● TASK OBJECTIVE
Look through the data below, and copy each line that carries the word "объектов".

● ● ●

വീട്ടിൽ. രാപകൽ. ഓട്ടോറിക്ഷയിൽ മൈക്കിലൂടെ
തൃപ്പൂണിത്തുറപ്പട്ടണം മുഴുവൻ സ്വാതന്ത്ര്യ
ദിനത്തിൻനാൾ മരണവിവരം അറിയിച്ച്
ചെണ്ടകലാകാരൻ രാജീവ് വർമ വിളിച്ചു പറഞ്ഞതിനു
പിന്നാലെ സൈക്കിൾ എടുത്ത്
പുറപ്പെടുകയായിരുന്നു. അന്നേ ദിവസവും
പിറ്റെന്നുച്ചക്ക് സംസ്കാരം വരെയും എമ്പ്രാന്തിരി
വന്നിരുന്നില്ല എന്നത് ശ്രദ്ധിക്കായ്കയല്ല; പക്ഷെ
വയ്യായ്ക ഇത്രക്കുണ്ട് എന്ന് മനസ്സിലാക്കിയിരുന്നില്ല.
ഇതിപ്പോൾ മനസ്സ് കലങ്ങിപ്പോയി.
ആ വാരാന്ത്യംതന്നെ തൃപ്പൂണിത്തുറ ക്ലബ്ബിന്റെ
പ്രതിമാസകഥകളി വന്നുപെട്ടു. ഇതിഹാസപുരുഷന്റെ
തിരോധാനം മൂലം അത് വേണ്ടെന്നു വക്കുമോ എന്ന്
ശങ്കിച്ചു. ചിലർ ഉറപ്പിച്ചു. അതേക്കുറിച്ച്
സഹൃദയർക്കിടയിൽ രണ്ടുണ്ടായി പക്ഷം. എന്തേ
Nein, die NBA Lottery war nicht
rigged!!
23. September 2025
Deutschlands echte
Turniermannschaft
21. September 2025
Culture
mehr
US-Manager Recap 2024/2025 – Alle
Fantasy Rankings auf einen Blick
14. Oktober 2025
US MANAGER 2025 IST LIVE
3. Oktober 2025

● ● ●

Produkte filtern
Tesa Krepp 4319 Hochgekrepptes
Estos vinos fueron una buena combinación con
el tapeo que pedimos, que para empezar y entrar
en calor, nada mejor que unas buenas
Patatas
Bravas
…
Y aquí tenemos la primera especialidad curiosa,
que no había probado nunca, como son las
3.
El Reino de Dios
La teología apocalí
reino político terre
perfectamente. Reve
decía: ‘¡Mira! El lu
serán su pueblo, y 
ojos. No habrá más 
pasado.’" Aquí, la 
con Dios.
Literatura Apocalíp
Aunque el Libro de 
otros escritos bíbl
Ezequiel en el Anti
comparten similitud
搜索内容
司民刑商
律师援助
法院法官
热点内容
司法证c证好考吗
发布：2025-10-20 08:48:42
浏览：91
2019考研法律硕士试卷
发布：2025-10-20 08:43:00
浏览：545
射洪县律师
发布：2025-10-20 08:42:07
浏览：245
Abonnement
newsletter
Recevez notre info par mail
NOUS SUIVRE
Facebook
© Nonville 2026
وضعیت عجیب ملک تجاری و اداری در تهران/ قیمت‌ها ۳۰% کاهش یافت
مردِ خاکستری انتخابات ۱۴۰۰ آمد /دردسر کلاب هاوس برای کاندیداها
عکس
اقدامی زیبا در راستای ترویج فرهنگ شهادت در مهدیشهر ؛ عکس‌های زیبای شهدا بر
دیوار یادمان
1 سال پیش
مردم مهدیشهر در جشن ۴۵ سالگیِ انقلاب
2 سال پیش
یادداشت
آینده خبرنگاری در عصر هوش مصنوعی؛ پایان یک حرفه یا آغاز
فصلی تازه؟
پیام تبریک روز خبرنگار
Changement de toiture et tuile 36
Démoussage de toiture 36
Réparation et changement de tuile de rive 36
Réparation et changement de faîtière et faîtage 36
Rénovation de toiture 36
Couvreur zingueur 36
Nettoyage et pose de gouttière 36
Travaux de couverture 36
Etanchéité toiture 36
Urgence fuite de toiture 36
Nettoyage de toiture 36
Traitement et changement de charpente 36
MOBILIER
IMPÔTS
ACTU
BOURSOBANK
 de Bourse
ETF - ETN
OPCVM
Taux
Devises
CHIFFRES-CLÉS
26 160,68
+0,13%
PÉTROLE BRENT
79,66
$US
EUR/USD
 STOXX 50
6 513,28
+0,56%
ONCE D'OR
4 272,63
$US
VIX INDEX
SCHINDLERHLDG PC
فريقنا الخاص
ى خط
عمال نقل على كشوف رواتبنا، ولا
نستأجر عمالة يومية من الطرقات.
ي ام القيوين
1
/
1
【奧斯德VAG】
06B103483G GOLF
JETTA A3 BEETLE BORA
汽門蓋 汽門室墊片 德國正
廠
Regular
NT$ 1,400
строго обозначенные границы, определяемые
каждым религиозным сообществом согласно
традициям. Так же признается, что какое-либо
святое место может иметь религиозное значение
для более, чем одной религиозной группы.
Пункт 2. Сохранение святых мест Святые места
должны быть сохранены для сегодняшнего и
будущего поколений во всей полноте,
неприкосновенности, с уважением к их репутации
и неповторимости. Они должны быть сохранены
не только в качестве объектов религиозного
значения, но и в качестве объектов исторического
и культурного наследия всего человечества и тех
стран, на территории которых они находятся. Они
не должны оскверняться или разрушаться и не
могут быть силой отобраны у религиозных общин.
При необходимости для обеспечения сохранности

● ● ●

● RESPONSE TO THIS EXERCISE
не только в качестве объектов религиозного
значения, но и в качестве объектов исторического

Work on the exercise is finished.